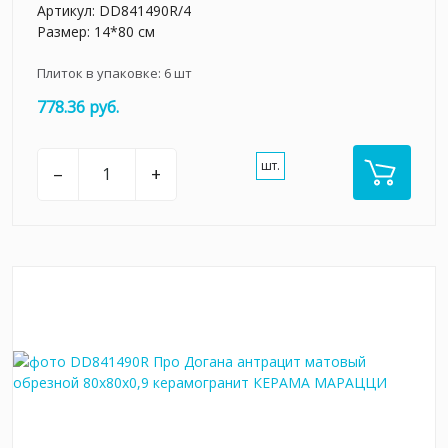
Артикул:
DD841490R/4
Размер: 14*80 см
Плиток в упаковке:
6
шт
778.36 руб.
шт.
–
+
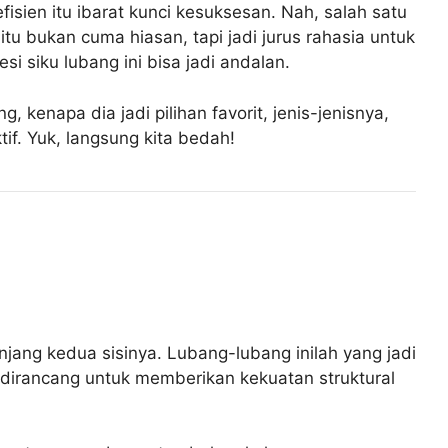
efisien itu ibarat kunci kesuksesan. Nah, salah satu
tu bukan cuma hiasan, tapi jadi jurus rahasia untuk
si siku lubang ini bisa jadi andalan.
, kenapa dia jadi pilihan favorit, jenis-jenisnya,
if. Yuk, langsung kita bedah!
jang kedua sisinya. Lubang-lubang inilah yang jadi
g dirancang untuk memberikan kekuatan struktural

============================================================

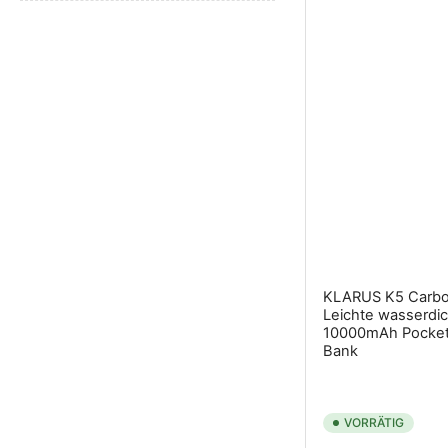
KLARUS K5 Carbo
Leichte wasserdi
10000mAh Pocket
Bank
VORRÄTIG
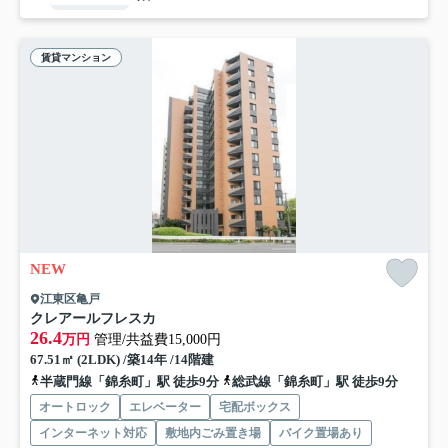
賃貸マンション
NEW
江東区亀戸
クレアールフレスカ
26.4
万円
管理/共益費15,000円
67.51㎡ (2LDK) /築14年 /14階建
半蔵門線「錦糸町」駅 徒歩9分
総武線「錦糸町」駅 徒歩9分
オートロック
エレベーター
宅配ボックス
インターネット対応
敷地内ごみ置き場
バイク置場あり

============================================================

→ **How to complete this task**
All that belongs in the answer is the run of lines above from the line containing "tu bukan cuma" through the line containing "g dirancang untuk", exactly as written.

→ **Written response**
tu bukan cuma hiasan, tapi jadi jurus rahasia untuk
si siku lubang ini bisa jadi andalan.
, kenapa dia jadi pilihan favorit, jenis-jenisnya,
if. Yuk, langsung kita bedah!
jang kedua sisinya. Lubang-lubang inilah yang jadi
g dirancang untuk memberikan kekuatan struktural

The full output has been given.